Pour Éloi Desjardins, étudiant en musique à l’UQAM, Les Cowboys Fringants ont été sa porte d’entrée vers la musique québécoise. « Je ressentais des frissons quand je les écoutais. C’est ce sentiment-là qui m’a donné envie d’étudier en musique. » 

Au-delà des générations

« La communion autour du décès de Karl Tremblay » démontre le pouvoir du groupe à allier les Québécois et les Québécoises au-delà des générations, affirme Gérald Larose, professeur invité à l’École de travail social de l’UQAM. Christian Turcotte abonde dans le même sens. Pour lui, c’est l’universalité des paroles et du langage employé par le groupe qui explique leur succès depuis 28 ans. « Les histoires que Karl raconte, ce sont tes histoires à toi. »

Le choix d’instruments plutôt traditionnels, tels que le violon, relève d’un souci de singularité et permet de transcender les époques, sans calquer l’esthétique d’autres groupes, selon Christian Turcotte.

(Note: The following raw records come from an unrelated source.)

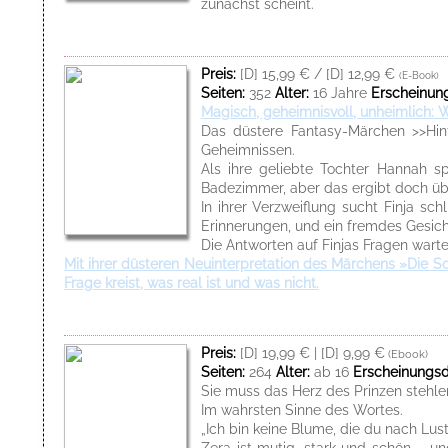
zunächst scheint.
Preis:
[D] 15,99 € / [D] 12,99 €
(E-Book)
Seiten:
352
Alter:
16 Jahre
Erscheinun
Magisch, geheimnisvoll, unheimlich: 
Das düstere Fantasy-Märchen >>Hin
Geheimnissen.
Als ihre geliebte Tochter Hannah spu
Badezimmer, aber das ergibt doch üb
In ihrer Verzweiflung sucht Finja sc
Erinnerungen, und ein fremdes Gesicht
Die Antworten auf Finjas Fragen warte
Mit ihrer düsteren Neuinterpretation des Märchens »Die S
Frage kreist, was real ist und was nicht.
Preis:
[D] 19,99 € | [D] 9,99 €
(Ebook)
Seiten:
264
Alter:
ab 16
Erscheinungs
Sie muss das Herz des Prinzen stehle
Im wahrsten Sinne des Wortes.
„Ich bin keine Blume, die du nach Lu
Zera ist mutig, stark und schön – un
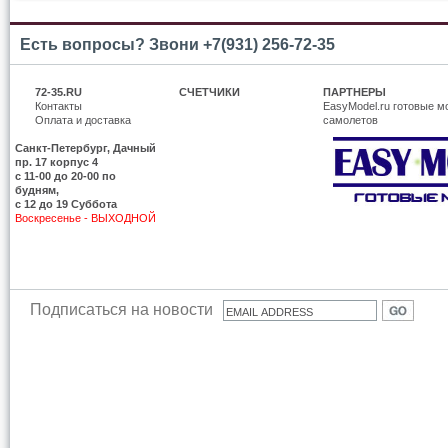
Есть вопросы? Звони +7(931) 256-72-35
72-35.RU
СЧЕТЧИКИ
ПАРТНЕРЫ
Контакты
EasyModel.ru готовые м
Оплата и доставка
самолетов
Санкт-Петербург, Дачный
пр. 17 корпус 4
c 11-00 до 20-00 по
будням,
с 12 до 19 Суббота
Воскресенье - ВЫХОДНОЙ
Подписаться на новости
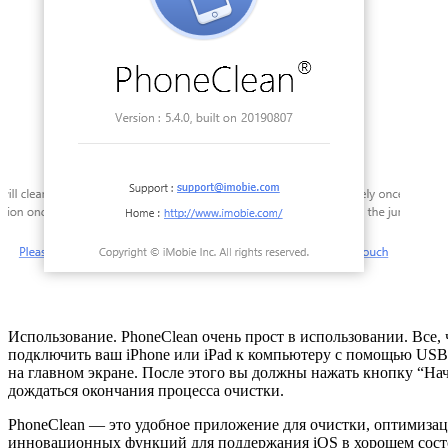
Использование. PhoneClean очень прост в использовании. Все, ч
подключить ваш iPhone или iPad к компьютеру с помощью USB-
на главном экране. После этого вы должны нажать кнопку “Нач
дождаться окончания процесса очистки.
PhoneClean — это удобное приложение для очистки, оптимизаци
инновационных функций для поддержания iOS в хорошем состоя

En 2022, Les Cowboys Fringants étaient les artistes québécois les plus écoutés sur les plateformes d’écoute en continu. Leurs cinq chansons les plus populaires cumulent plus de 80 millions d’écoutes sur Spotify. Gérald Larose attribue leur succès à leur habileté à rassembler le peuple québécois autour d’un référent culturel commun.

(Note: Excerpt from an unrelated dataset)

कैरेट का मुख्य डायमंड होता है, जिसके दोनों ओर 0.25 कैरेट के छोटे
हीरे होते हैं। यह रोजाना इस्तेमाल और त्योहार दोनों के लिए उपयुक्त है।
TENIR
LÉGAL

Les réactions vives de la communauté étudiante à l’annonce du décès de Karl Tremblay témoignent de l’engouement que suscite le groupe à l’UQAM. Steven Poirier décrit un choc partagé autant par les étudiants et étudiantes que par le corps professoral. « Dans la plupart des cours, chacun des professeurs a pris le temps de parler de l’influence de Karl Tremblay sur leur passé en tant que musicien, mais aussi sur la culture québécoise », raconte-t-il, visiblement ému. 

Encore et toujours

La longévité plutôt exceptionnelle des Cowboys Fringants s’explique, selon le président de l’AEEM, par l’habileté du groupe à rester actuel. « Le groupe a su mettre de l’avant des idéaux toujours québécois », constate-t-il, en citant les sujets traités dans les albums Break syndical (2002) et Les antipodes (2019), soit l’environnement, la mondialisation et la souveraineté.

L’engagement notoire des Cowboys Fringants en matière d’environnement incarne des préoccupations partagées avec les jeunes dans des succès comme « Plus rien » ou encore « 8 secondes ». Les chansons « Lettre à Lévesque » et « En berne » se traduisent davantage en une déception post-référendaire qui caractérise le début des années 2000.

Peu de groupes, même à l’échelle internationale, ont réussi à demeurer pertinents aussi longtemps, constate M. Turcotte, qui compare Les Cowboys Fringants aux Rolling Stones.

Karl, un joyau national

« Le plus fort de l’identité artistique de Karl, c’est son authenticité » et le fait qu’on peut s’identifier à lui, déclare Steven Poirier. « On sent que ça vient des trippes », renchérit-il.

Les uqamiens et les uqamiennes étaient charmé(e)s par l’homme derrière l’artiste. « Karl incarnait une bonté qui, parce qu’elle est sincère, arrive à réellement rejoindre les gens », affirme Christian Turcotte.

Celui qui a croisé Les Cowboys Fringants à quelques reprises lors de sa carrière sur la scène musicale québécoise rapporte d’ailleurs que « Karl voulait établir un lien avec tout le monde. Pour lui, le technicien, au même titre que les artistes, était important ».

Décédé du cancer de la prostate à seulement 47 ans, le chanteur est parti beaucoup trop tôt pour plusieurs. « On a vu que les gens n’étaient pas sereins, malgré que ça faisait longtemps que Karl Tremblay en parlait. C’était très injuste. J’ai senti que les gens étaient effondrés, comme les jeunes dans mes classes », témoigne M. Turcotte.

Les Cowboys Fringants avaient été contraints d’annuler plusieurs spectacles cet été en raison de l’état de santé fragile de Karl Tremblay. Affaibli par la maladie, le chanteur du groupe a livré une performance historique devant 90 000 personnes  lors du Festival d’été de Québec en juillet dernier. Comme quoi, Karl Tremblay et Les Cowboys Fringants sont empreints à jamais dans l’« Ici-bas » des Québécois et des Québécoises.

Un hommage national lui sera dédié ce mardi 28 novembre au Centre Bell.